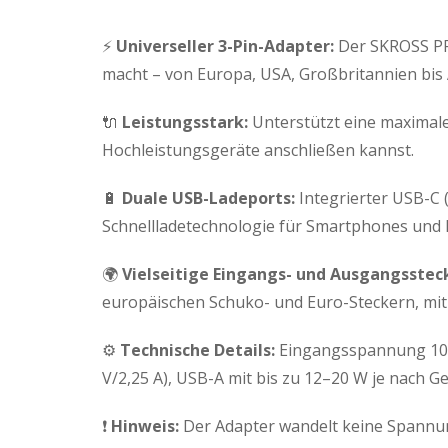
⚡
Universeller 3-Pin-Adapter:
Der SKROSS PRO
macht – von Europa, USA, Großbritannien bis 
🔌
Leistungsstark:
Unterstützt eine maximale
Hochleistungsgeräte anschließen kannst.
🔋
Duale USB-Ladeports:
Integrierter USB-C (
Schnellladetechnologie für Smartphones und
🌍
Vielseitige Eingangs- und Ausgangsstec
europäischen Schuko- und Euro-Steckern, mit
⚙️
Technische Details:
Eingangsspannung 100–2
V/2,25 A), USB-A mit bis zu 12–20 W je nach Ge
❗
Hinweis:
Der Adapter wandelt keine Spannung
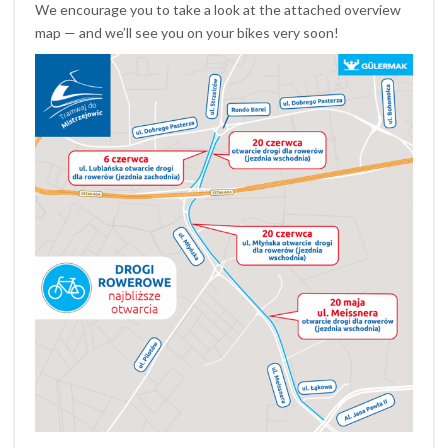
We encourage you to take a look at the attached overview
map — and we’ll see you on your bikes very soon!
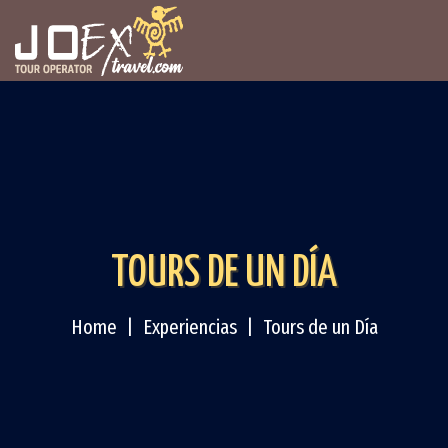
TOURS DE UN DÍA
Home
Experiencias
Tours de un Día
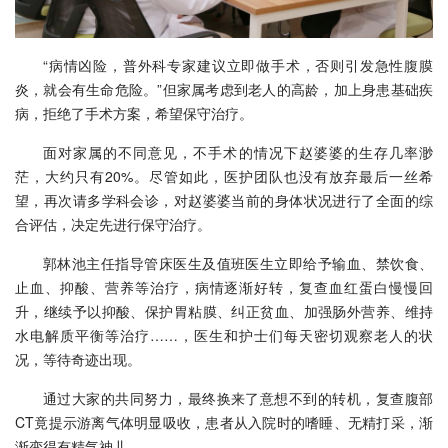
“病情凶险，普外科专家建议立即做手术，否则引发急性腹膜
炎，就会有生命危险。”但家属考虑到老人的高龄，加上身患基础疾
病，拒绝了手术方案，希望保守治疗。
面对家属的不同意见，不手术的情况下赵婆婆的生存几率渺
茫，大约只有20%。尽管如此，医护团队也没有放弃最后一丝希
望，再次请多学科会诊，对赵婆婆当前的身体状况进行了全面的综
合评估，决定先进行保守治疗。
郭林池主任指导管床医生及值班医生立即给予输血、禁饮食、
止血、抑酸、营养等治疗，病情逐渐好转，复查血红蛋白慢慢回
升，继续予以抑酸、保护胃粘膜、纠正贫血、加强肠外营养、维持
水电解质平衡等治疗……，医生和护士们每天密切观察老人的状
况，等待奇迹出现。
通过大家的共同努力，最终换来了意想不到的转机，复查腹部
CT竟提示游离气体明显吸收，患者从入院时的嗜睡、无精打采，渐
渐变得有精气神儿。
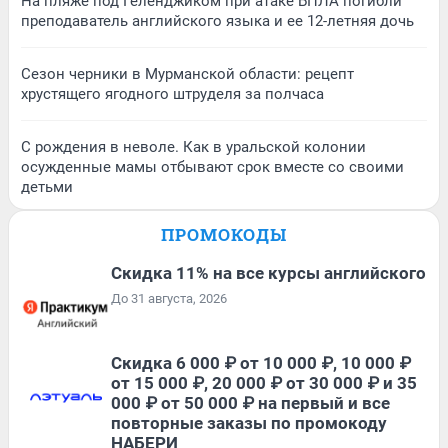
На пляже под Геленджиком при атаке БПЛА погибли
преподаватель английского языка и ее 12-летняя дочь
Сезон черники в Мурманской области: рецепт
хрустящего ягодного штруделя за полчаса
С рождения в неволе. Как в уральской колонии
осужденные мамы отбывают срок вместе со своими
детьми
ПРОМОКОДЫ
Скидка 11% на все курсы английского
До 31 августа, 2026
Скидка 6 000 ₽ от 10 000 ₽, 10 000 ₽
от 15 000 ₽, 20 000 ₽ от 30 000 ₽ и 35
000 ₽ от 50 000 ₽ на первый и все
повторные заказы по промокоду
НАБЕРИ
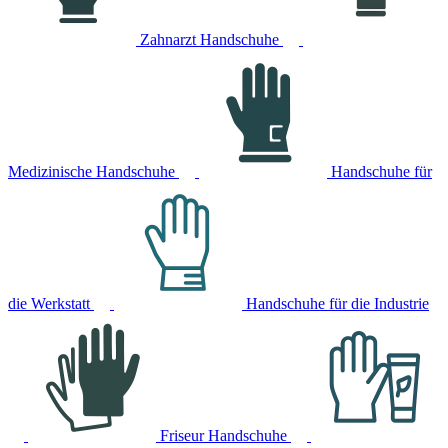
Zahnarzt Handschuhe
Medizinische Handschuhe
Handschuhe für
die Werkstatt
Handschuhe für die Industrie
Friseur Handschuhe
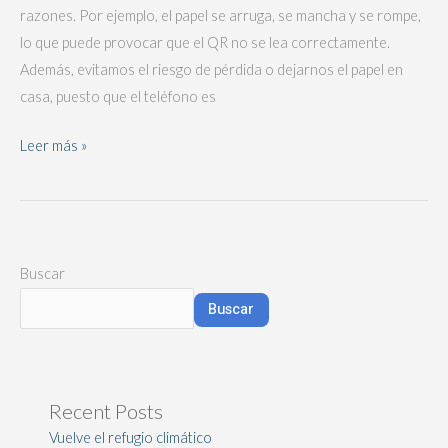
razones. Por ejemplo, el papel se arruga, se mancha y se rompe,
19
lo que puede provocar que el QR no se lea correctamente.
Además, evitamos el riesgo de pérdida o dejarnos el papel en
casa, puesto que el teléfono es
Leer más »
Buscar
Buscar
Recent Posts
Vuelve el refugio climático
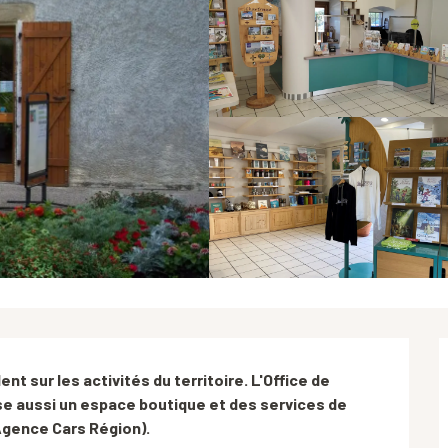
t sur les activités du territoire. L'Office de 
 aussi un espace boutique et des services de 
(Agence Cars Région).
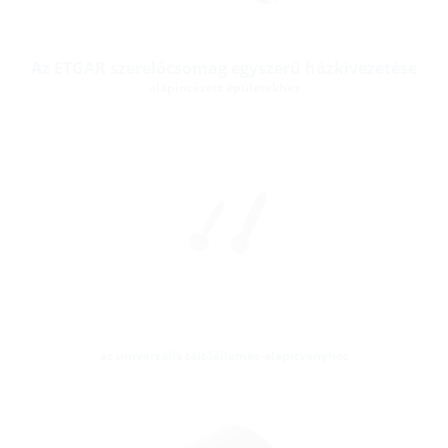
Az ETGAR szerelőcsomag egyszerű házkivezetése
alápincézett épületekhez
az univerzális töltőállomás-alapítványhoz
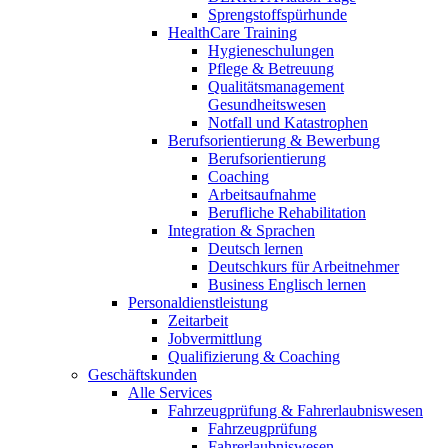
Sprengstoffspürhunde
HealthCare Training
Hygieneschulungen
Pflege & Betreuung
Qualitätsmanagement
Gesundheitswesen
Notfall und Katastrophen
Berufsorientierung & Bewerbung
Berufsorientierung
Coaching
Arbeitsaufnahme
Berufliche Rehabilitation
Integration & Sprachen
Deutsch lernen
Deutschkurs für Arbeitnehmer
Business Englisch lernen
Personaldienstleistung
Zeitarbeit
Jobvermittlung
Qualifizierung & Coaching
Geschäftskunden
Alle Services
Fahrzeugprüfung & Fahrerlaubniswesen
Fahrzeugprüfung
Fahrerlaubniswesen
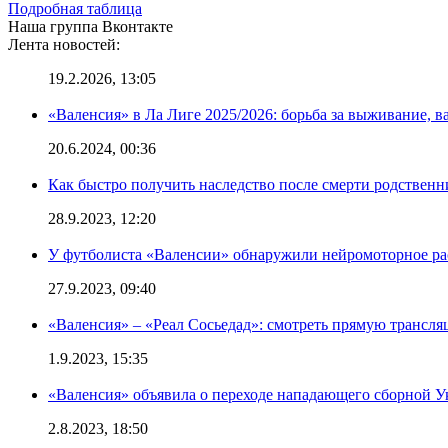
Подробная таблица
Наша группа Вконтакте
Лента новостей:
19.2.2026, 13:05
«Валенсия» в Ла Лиге 2025/2026: борьба за выживание, в
20.6.2024, 00:36
Как быстро получить наследство после смерти родственн
28.9.2023, 12:20
У футболиста «Валенсии» обнаружили нейромоторное ра
27.9.2023, 09:40
«Валенсия» – «Реал Сосьедад»: смотреть прямую трансля
1.9.2023, 15:35
«Валенсия» объявила о переходе нападающего сборной 
2.8.2023, 18:50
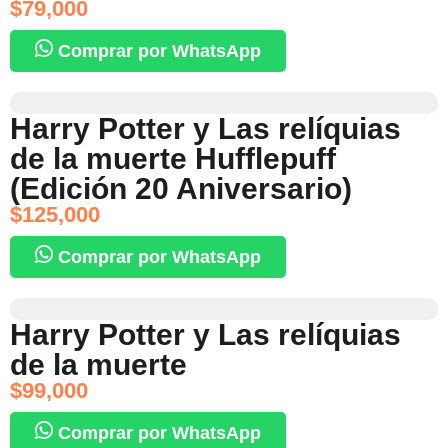
$
79,000
Comprar por WhatsApp
Harry Potter y Las relíquias
de la muerte Hufflepuff
(Edición 20 Aniversario)
$
125,000
Comprar por WhatsApp
Harry Potter y Las relíquias
de la muerte
$
99,000
Comprar por WhatsApp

▶ _Task statement_
Across the whole listing, tally the lines that include the string "Fahrzeugprüfung". Reply with the number only.

▶ _Answer below_
2